Stadtregierung blockiert bewährten Fachaustausch mit Politik. Rechtliche Bedenken wohl nur ein Vorwand.

Der Gemeinderatsklub Das Neue Innsbruck hat im November 2025 einen Antrag eingebracht, um einen sachlichen und strukturierten Austausch zwischen städtischen Fachämtern und den im Gemeinderat vertretenen Fraktionen wieder zu ermöglichen. Ziel war es, dass Vertreterinnen und Vertreter der Verwaltung auf Einladung hin für fachliche Gespräche in den Gemeinderatsklubs zur Verfügung stehen – sofern keine zwingenden organisatorischen oder rechtlichen Gründe dagegensprechen. Dieser Antrag wurde nun unter Verweis auf „rechtliche Bedenken“ abgelehnt. Eine unverständliche Entscheidung, zumal dies erst seit der Caprese-Regierung ein Problem zu sein scheint.
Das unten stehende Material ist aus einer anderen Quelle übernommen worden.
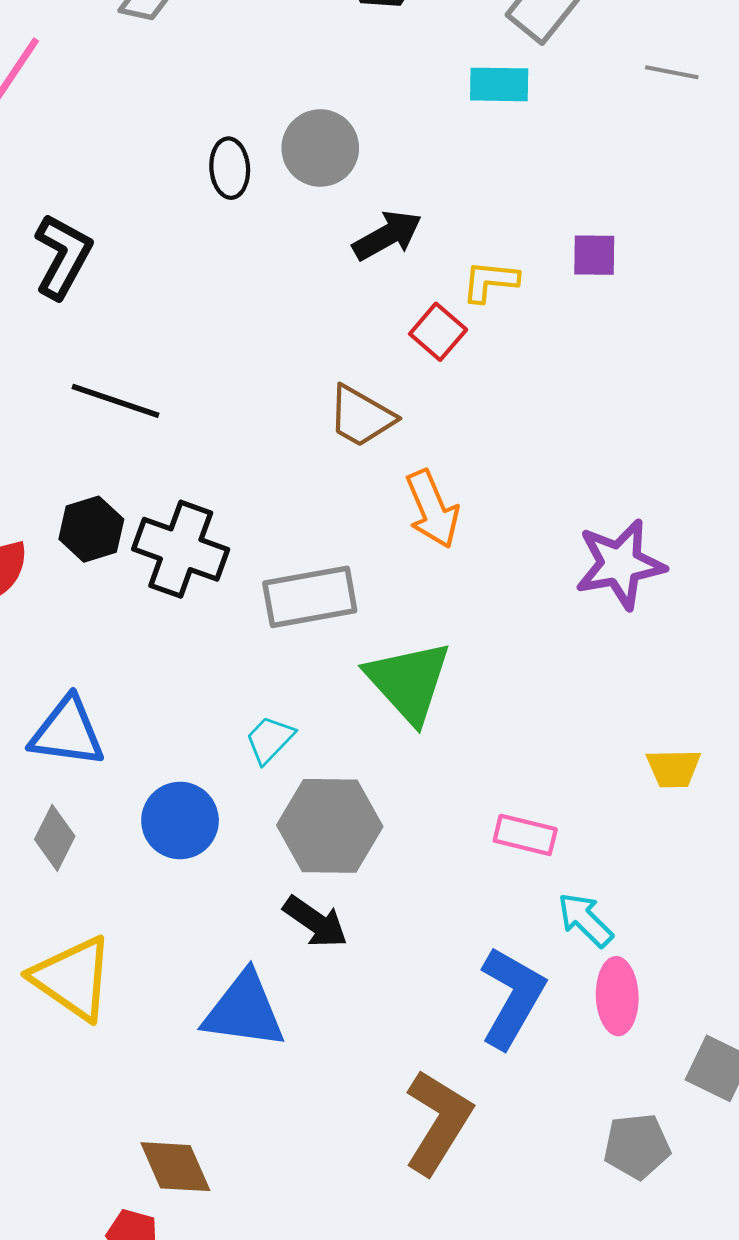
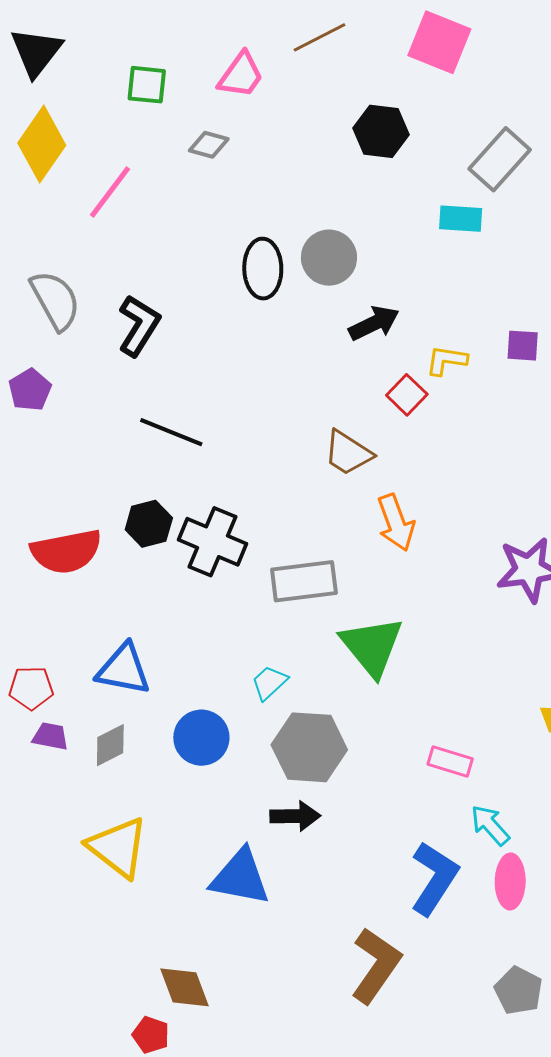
black ellipse: (230, 168) -> (263, 269), size x1.4
gray diamond: (55, 838) -> (110, 745), turned 33
black arrow: (315, 922) -> (295, 816), turned -39
gray pentagon: (637, 1146) -> (519, 991), turned 30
„Unser Anliegen war von Beginn an klar formuliert. Wir wollten eine fundierte und sachorientierte Vorbereitung politischer Entscheidungen sicherstellen. Gerade bei großen strategischen Themen wie Stadtentwicklung, Raumordnung oder Bevölkerungsentwicklung braucht es einen direkten fachlichen Dialog mit allen Mandatarinnen und Mandataren“, so GR MMst. Franz Jirka.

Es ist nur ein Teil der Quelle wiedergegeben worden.